Attributes type

The Data Model supports the following attribute types:

  • STRING
  • NUMBER
  • BOOLEAN
  • OBJECT
  • ARRAY
    • ARRAY OF STRINGS
    • ARRAY OF NUMBERS
    • ARRAY OF BOOLEANS
    • ARRAY OF OBJECTS
    • ARRAY OF ENUMS
  • ENUM

When you export or import a process definition, the data model will be included.

Data model reference

You can use data model reference feature to view attribute usage within the data model. You can now easily see where a specific attribute is being used by accessing the “View References” feature. This feature provides a list of process keys associated with each attribute and displays possible references, such as UI Elements.

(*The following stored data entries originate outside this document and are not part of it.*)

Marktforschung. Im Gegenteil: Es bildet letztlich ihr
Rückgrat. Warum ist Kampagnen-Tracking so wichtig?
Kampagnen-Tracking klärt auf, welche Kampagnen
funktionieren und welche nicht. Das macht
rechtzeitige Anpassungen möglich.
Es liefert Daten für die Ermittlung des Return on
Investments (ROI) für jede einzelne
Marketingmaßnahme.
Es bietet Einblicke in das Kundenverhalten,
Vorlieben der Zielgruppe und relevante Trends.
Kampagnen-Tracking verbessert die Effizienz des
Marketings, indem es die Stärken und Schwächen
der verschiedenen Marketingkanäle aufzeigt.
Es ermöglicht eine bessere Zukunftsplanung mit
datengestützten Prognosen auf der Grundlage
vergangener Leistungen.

For UI Elements, the references include the element label, node name, and UI Element key. Additionally, the context of the reference is provided, showing the node name and the UI element type along with its label. Users can conveniently navigate to the context by clicking the provided link to the node’s UI page.

Sensitive data

To protect your data and your customer’s data, you can hide data that could be visible in the process details or in the browser’s console. You can now also secret data for a specific key.

Reporting

The Use in Reporting tag is used for keys that will be used further in the reporting plugin.

Reporting

Generating data model

A data model can be generated using data values from a process instance. This can be done by either merging the data model with an existing one or replacing it entirely.

To generate a data model, follow these steps:

  1. Open FlowX.AI Designer.
  2. Go to the Definitions tab and select the desired process definition.
  3. Select the Data Model tab and then click Generate data model button.
  4. Add the process instance of the process from which you want to generate the data model.
  5. Choose whether to replace the existing data model or merge it with the new one.
  6. Click the Load Data button to display the data model body.
  7. Finally, click Save button to save the generated data model.

By generating a data model, you can ensure that your data is structured and organized in a way that is appropriate for your business needs. It can also help you to identify any inconsistencies or errors in the data, allowing you to correct them before they cause problems down the line.